ROSAS Y VINO PARA UN POETA
“Flores anónimas y arrancadas, flores mojadas en vino, lapiceros de
colores. Los nietos enredando entre sus pies, José Hierro se ponía a pintar en
mitad de una comida, después de una cena, en un viaje. Él, tan locuaz, se
quedaba hermético, no participaba en la conspiración general y pintaba rápido,
nervioso, inspirado, porque también los aficionados tienen inspiración. A mí me
hizo la portada de mi primer libro, Tamouré, pegando papeles de colores, rectángulos
de luz.
Desde los primeros momentos se veía que ponía más inspiración en la
pintura que en el dibujo. De todo hacía un color. Dijo Eugenio d'Ors que el
dibujo es la honradez de la pintura. Pepe, Pepe Hierro vivía la honradez de
ambas cosas, pero se emocionaba más, le temblaban más las manos inventando
colores, creando colores inéditos con unas migas de pan, con una lágrima de vino,
con todo aquello que él convertía en impresionismo abstracto o figurativo,
manchando mucho la mesa donde trabajaba. Cada vez era más dado a aislarse en su
pintura, que le permitía desbocar una pasión secreta y, de paso, distanciarse
correctamente de la conversación general, cargada de tópicos, de pedantería y de
versos. A sus pies, la bombona del oxígeno que de pronto se colgaba al hombro,
como un ala de salud, para marcharse.
José Hierro fue crítico de arte. Más de una vez recorrí con él las
galerías de Madrid, al caer la tarde. Tomaba unas notas en un cuaderno para
luego, en casa, escribir la crónica de cada exposición. Hierro era un crítico
claro, riguroso, rápido, honrado, con ideas muy concretas sobre la pintura.
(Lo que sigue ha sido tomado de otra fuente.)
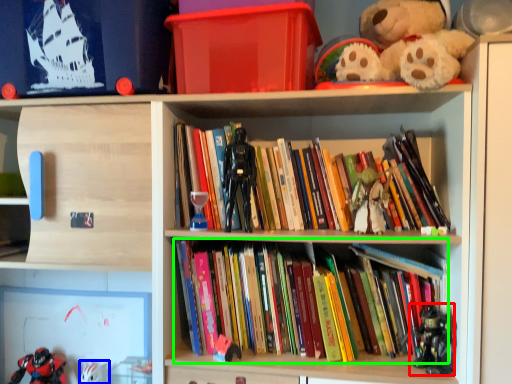 Question: Considering the real-world distances, which object is farthest from toy (highlighted by a red box)? toy (highlighted by a blue box) or book (highlighted by a green box)?

Choices:
 (A) toy
 (B) book

Answer: (A) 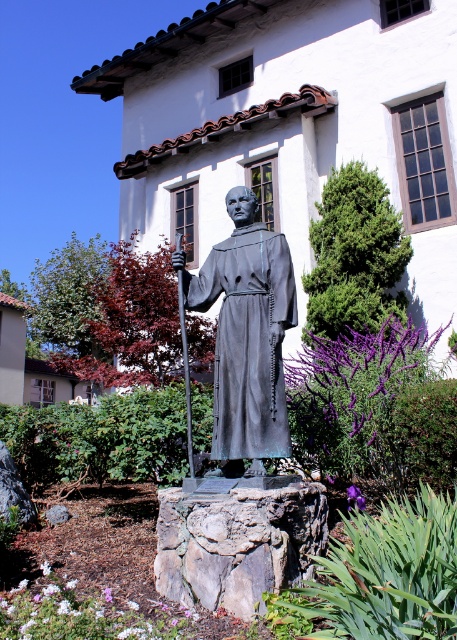 Question: Which of the following is the closest to the observer?

Choices:
 (A) green mossy rock at center
 (B) polished bronze robe at center
 (C) rough textured stone at center

Answer: (C)

Question: Can you confirm if green mossy rock at center is thinner than polished bronze robe at center?

Choices:
 (A) no
 (B) yes

Answer: (A)

Question: Which is nearer to the green mossy rock at center?

Choices:
 (A) polished bronze robe at center
 (B) rough textured stone at center

Answer: (B)

Question: Is the position of rough textured stone at center more distant than that of polished bronze robe at center?

Choices:
 (A) no
 (B) yes

Answer: (A)

Question: Does green mossy rock at center come in front of polished bronze robe at center?

Choices:
 (A) no
 (B) yes

Answer: (A)

Question: Among these objects, which one is farthest from the camera?

Choices:
 (A) green mossy rock at center
 (B) polished bronze robe at center

Answer: (A) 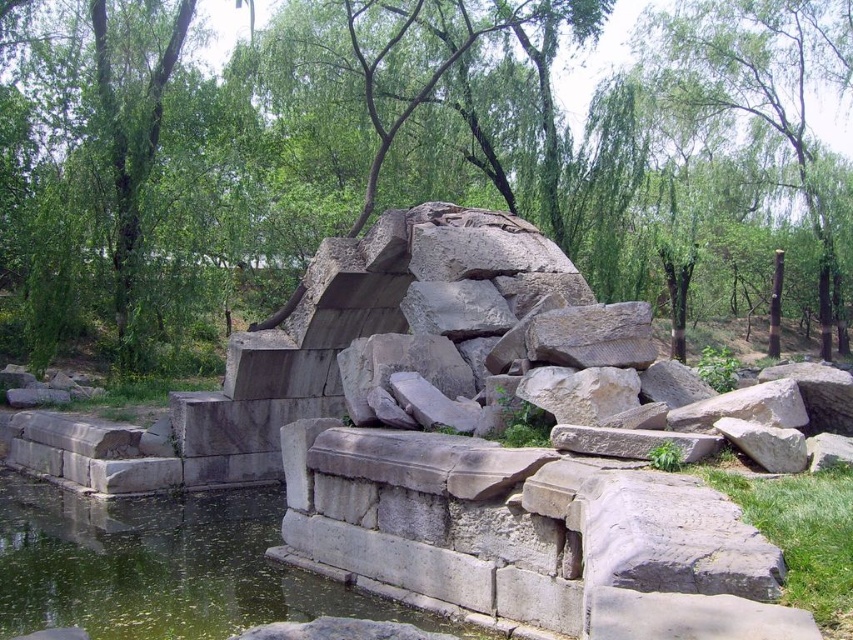 Can you confirm if green leafy tree at center is thinner than green leafy tree at upper center?

Incorrect, green leafy tree at center's width is not less than green leafy tree at upper center's.

Can you confirm if green leafy tree at center is wider than green leafy tree at upper center?

Indeed, green leafy tree at center has a greater width compared to green leafy tree at upper center.

Measure the distance between point (677, 44) and camera.

Point (677, 44) is 150.94 meters away from camera.

Image resolution: width=853 pixels, height=640 pixels. Identify the location of green leafy tree at center. (404, 154).

Does greenish murky water at lower left have a smaller size compared to green leafy tree at upper center?

Correct, greenish murky water at lower left occupies less space than green leafy tree at upper center.

You are a GUI agent. You are given a task and a screenshot of the screen. Output one action in this format:
    pyautogui.click(x=<x>, y=<y>)
    Task: Click on the greenish murky water at lower left
    
    Given the screenshot: What is the action you would take?
    pyautogui.click(x=161, y=566)

Does point (399, 56) lie behind point (119, 522)?

Yes, it is behind point (119, 522).

Does green leafy tree at center have a smaller size compared to greenish murky water at lower left?

Actually, green leafy tree at center might be larger than greenish murky water at lower left.

Locate an element on the screen. green leafy tree at center is located at coordinates (404, 154).

Locate an element on the screen. Image resolution: width=853 pixels, height=640 pixels. green leafy tree at center is located at coordinates (x=404, y=154). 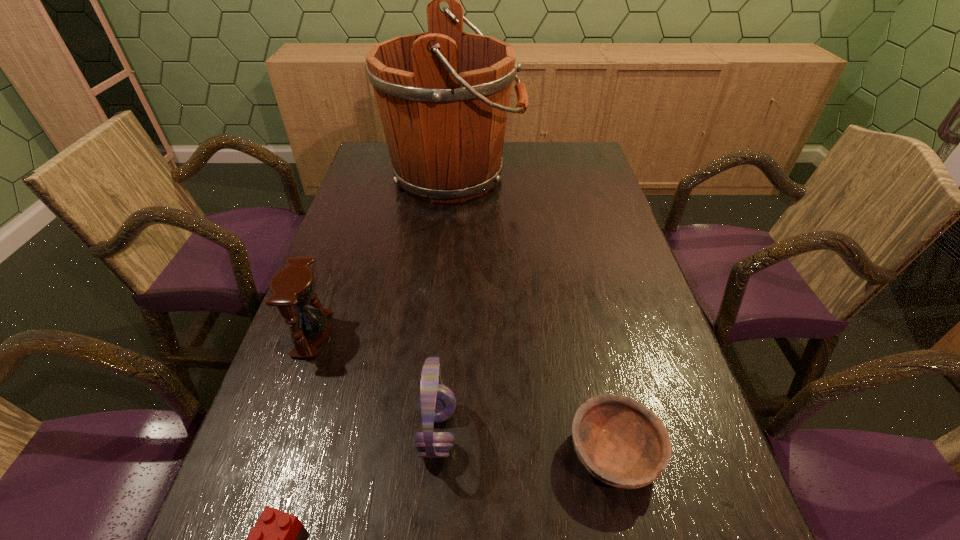 Find the location of a particular element. unoccupied area between the bucket and the hourglass is located at coordinates (383, 254).

Where is `vacant space that's between the hourglass and the bowl`? vacant space that's between the hourglass and the bowl is located at coordinates (463, 394).

Identify the location of free point between the headset and the bowl. (525, 443).

The width and height of the screenshot is (960, 540). I want to click on vacant point located between the hourglass and the bucket, so click(383, 254).

This screenshot has height=540, width=960. In order to click on free space that is in between the second farthest object and the farthest object in this screenshot , I will do `click(383, 254)`.

Locate an element on the screen. object that is the second closest to the headset is located at coordinates (622, 443).

What are the coordinates of `object that is the closest one to the tallest object` in the screenshot? It's located at (293, 286).

The width and height of the screenshot is (960, 540). Identify the location of free point that satisfies the following two spatial constraints: 1. on the headband and ear cups of the second shortest object; 2. on the left side of the headset. (435, 454).

Where is `free space that satisfies the following two spatial constraints: 1. on the front side of the second farthest object; 2. on the left side of the rightmost object`? free space that satisfies the following two spatial constraints: 1. on the front side of the second farthest object; 2. on the left side of the rightmost object is located at coordinates (269, 454).

I want to click on blank area in the image that satisfies the following two spatial constraints: 1. on the headband and ear cups of the second shortest object; 2. on the left side of the headset, so click(435, 454). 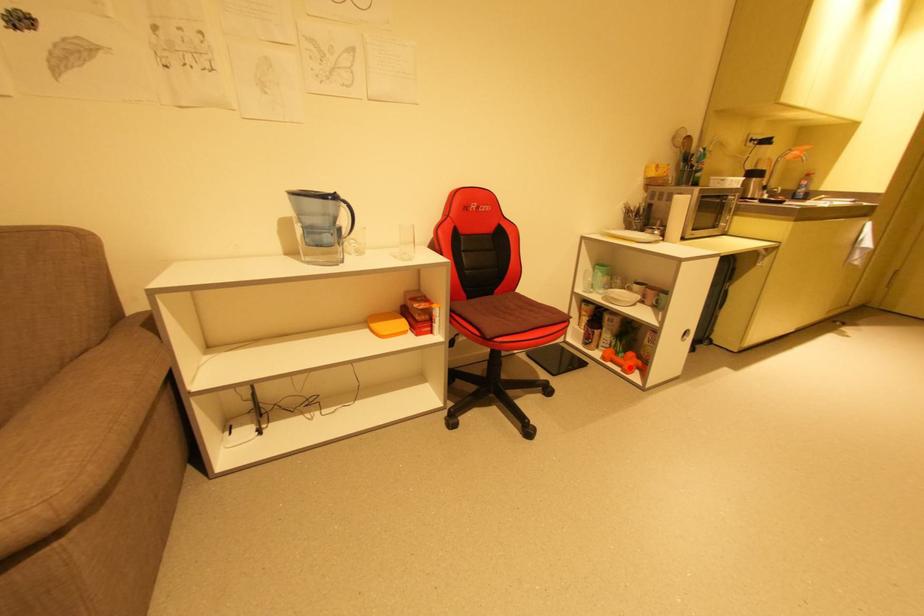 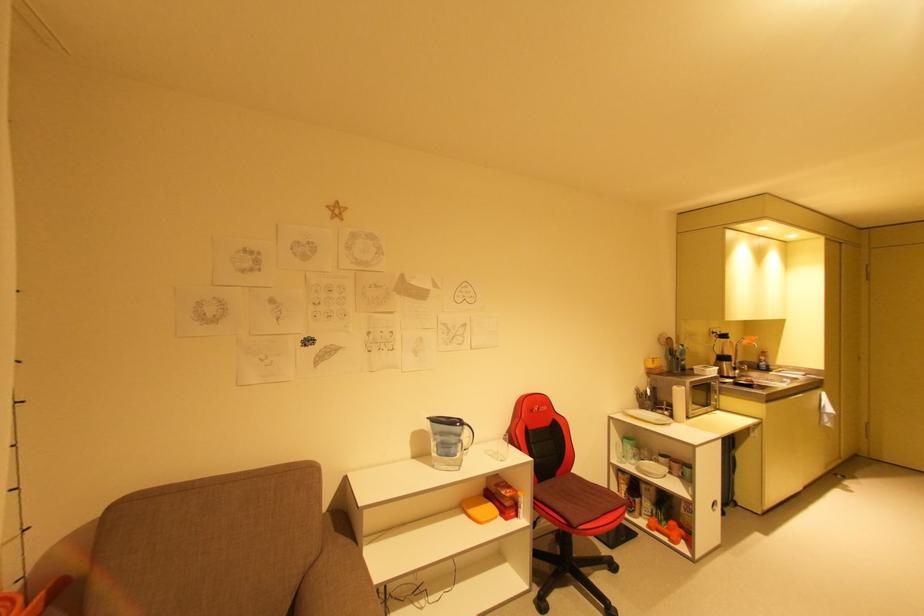 Question: I am providing you with two images of the same scene from different viewpoints. In image1, a red point is highlighted. Considering the same 3D point in image2, which of the following is correct?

Pero más que por sus críticas veía yo por sus creaciones la tendencia a crear una
vaguedad de caras sonrosadas, de cabellos con perfume de vino, de
improvisaciones que eran hallazgos. Nunca me atreví a pedirle nada. La
plástica, sin duda, era su segunda vocación. Quizá dedicó más versos a la
música o hizo siempre versos musicales que resonaban en su pecho, pero la
pintura era el sello ingenuo que nos dejaba una personalidad tan complicada
como la de Hierro.
Cuando conocí a Lines comprendí aquel amor: aquella cabeza era lo que
él hubiera querido pintar, una luz rubia que venía del hermoso pelo y una
sonrisa pálida siempre y para todos.
Pasaba el
tiempo, le hicieron académico, todos los días le daban algún premio, tenía la prisa
de vivir y de fumar, iba con su ala de oxígeno volando España y posándose en
las más altas almenas de la lírica. Una conferencia suya era una conversación, un
relato, una representación, una sorpresa. Algunas tardes vino a buscarme a casa
para irnos en un coche a Segovia, a Ávila, a Cuenca, para dar nuestras
conferencias. Pepe hablaba de todo y yo hablaba de él. Nada más entrar en mi huerto
se ponía a dar botes con una pelota o una fruta. Cuando trabajó en la radio, lo
primero que hacía, al llegar por la mañana, era quitarse la chaqueta y hacer el
pino durante un rato. Nunca supe qué es lo que escribía en la radio. Lo del pino
tenía bastante desconcertados a los otros redactores.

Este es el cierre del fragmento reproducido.